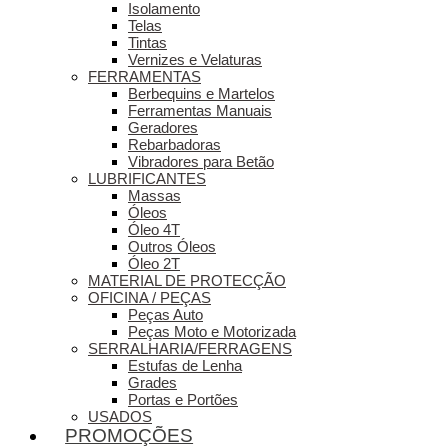
Isolamento
Telas
Tintas
Vernizes e Velaturas
FERRAMENTAS
Berbequins e Martelos
Ferramentas Manuais
Geradores
Rebarbadoras
Vibradores para Betão
LUBRIFICANTES
Massas
Óleos
Óleo 4T
Outros Óleos
Óleo 2T
MATERIAL DE PROTECÇÃO
OFICINA / PEÇAS
Peças Auto
Peças Moto e Motorizada
SERRALHARIA/FERRAGENS
Estufas de Lenha
Grades
Portas e Portões
USADOS
PROMOÇÕES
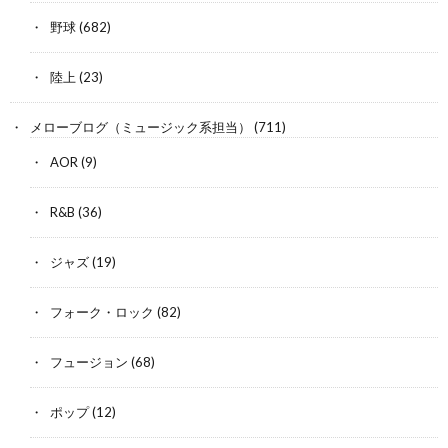
野球
(682)
陸上
(23)
メローブログ（ミュージック系担当）
(711)
AOR
(9)
R&B
(36)
ジャズ
(19)
フォーク・ロック
(82)
フュージョン
(68)
ポップ
(12)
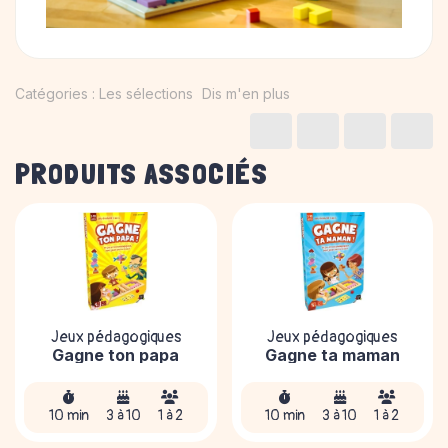
Catégories :
Les sélections
Dis m'en plus
PRODUITS ASSOCIÉS
Jeux pédagogiques
Jeux pédagogiques
Gagne ton papa
Gagne ta maman
10 min
3 à 10
1 à 2
10 min
3 à 10
1 à 2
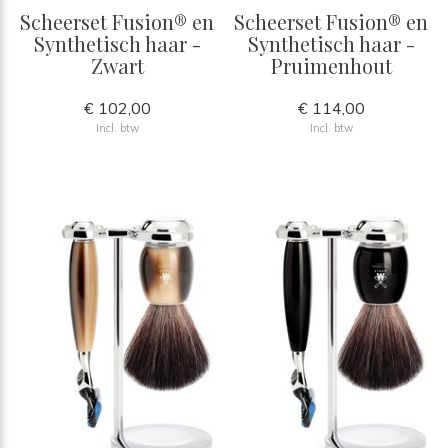
Scheerset Fusion® en
Scheerset Fusion® en
Synthetisch haar -
Synthetisch haar -
Zwart
Pruimenhout
€ 102,00
€ 114,00
Incl. btw
Incl. btw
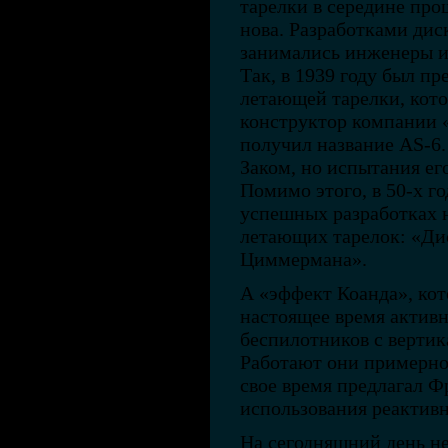
тарелки в середине про
нова. Разработками ди
занимались инженеры и
Так, в 1939 году был п
летающей тарелки, кото
конструктор компании 
получил название AS-6
Заком, но испытания ег
Помимо этого, в 50-х г
успешных разработках 
летающих тарелок: «Ди
Циммермана».
А «эффект Коанда», ко
настоящее время активн
беспилотников с вертик
Работают они примерно
свое время предлагал Ф
использования реактивн
На сегодняшний день н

┄┄┄┄┄┄┄┄┄┄

How to complete this task: Take only the lines above from the one that has "Gagne ton papa" through the one that has "конструктор компании" and reproduce them exactly, omitting any pictures.

Solved exercise:
Gagne ton papa
Gagne ta maman
10 min
3 à 10
1 à 2
10 min
3 à 10
1 à 2
Scheerset Fusion® en
Scheerset Fusion® en
Synthetisch haar -
Synthetisch haar -
Zwart
Pruimenhout
€ 102,00
€ 114,00
Incl. btw
Incl. btw
тарелки в середине про
нова. Разработками ди
занимались инженеры и
Так, в 1939 году был п
летающей тарелки, кото
конструктор компании 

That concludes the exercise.